In November 1874, members of the Acadian population in Caraquet, most of whom boycotted the school tax, held a meeting to elect parish officials. The minority Protestant population was not included in the meeting and thus questioned the legality of the vote. In political retaliation, Young convened a meeting on January 4 where three Protestants were elected instead. Young's appointments, rather than the Acadian appointments, were then quickly approved by the quarter sessions of Gloucester County.
Soon following, a January 14 public meeting about the school tax ended with a scuffle between attendees.[4]
The next day, an Acadian mob, many of whom were intoxicated, caused significant property damage in a riot in Caraquet. The mob also went to Young's store and then to his home where they threatened the lives of Young's employees and his wife (Young was in Frederickton at the time).[5]

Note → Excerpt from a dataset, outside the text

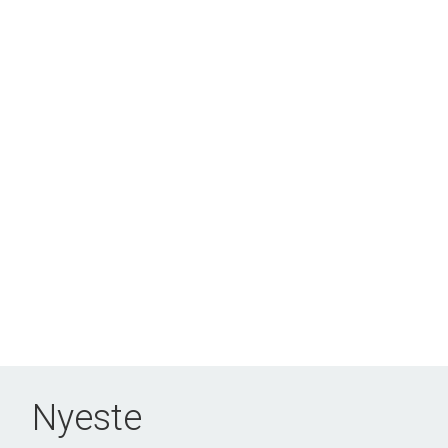
Nyeste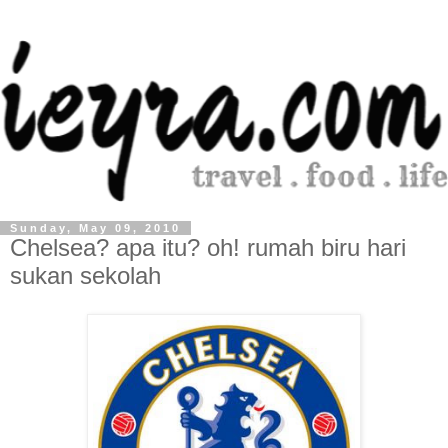
Sunday, May 09, 2010
Chelsea? apa itu? oh! rumah biru hari
sukan sekolah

On January 26, Young ordered 10 constables to arrest those involved in the January 15 riot. Additionally, the police were joined by 20 more volunteer militiamen who were recruited by Young and dubbed "Young's Army". When the militia attempted to force entry into an Acadian home on January 27, an exchange of gunfire resulted where Constable John Gifford and Acadian Louis Mailloux were both shot and killed.[6]
Calm was subsequently restored, and nine of the Acadian protesters were arrested for being responsible for the death of Gifford. After two highly publicized trials, the accused Acadians were freed. The Acadians eventually received political concessions. Many in the Acadian community fault Young for the conflict.[4]
Local political dynasty
Young continued to sit as a member of the Legislative Council until it was abolished in 1892. Young ran unsuccessfully for a seat in the House of Commons of Canada in 1896. He died of heart disease at home in Caraquet at the age of 69.[2]
Young's son, F.T.B. Young, represented Gloucester County in the Legislative Assembly of New Brunswick as did his grandson, Frederick C. Young. Young is also the great uncle of Doug Young who served in the Legislative Assembly of New Brunswick, in the Canadian House of Commons, and as Minister of several of the ministries in the Cabinet of Canada in the 1990s.
References
- Thériault, Fidèle. Les familles de Caraquet. 1985, p. 466-469.
- Cyr, Jean-Roch (1994). "Young, Robert". In Cook, Ramsay; Hamelin, Jean (eds.). Dictionary of Canadian Biography. Vol. XIII (1901–1910) (online ed.). University of Toronto Press.
- Morgan, Henry J. The Canadian Parliamentary Companion. C.W. Mitchell (Ottawa), 1876, p. 549.
- Stanley, G. F. G. The Caraquet riots of 1875. Acadiensis (Fredericton), 1973, p. 21–38.
- Laxer, James. The Acadians: in search of a homeland. Doubleday Canada, 2006, p. 136–137.
- Laxer, James. The Acadians: in search of a homeland. Doubleday Canada, 2006, p. 139.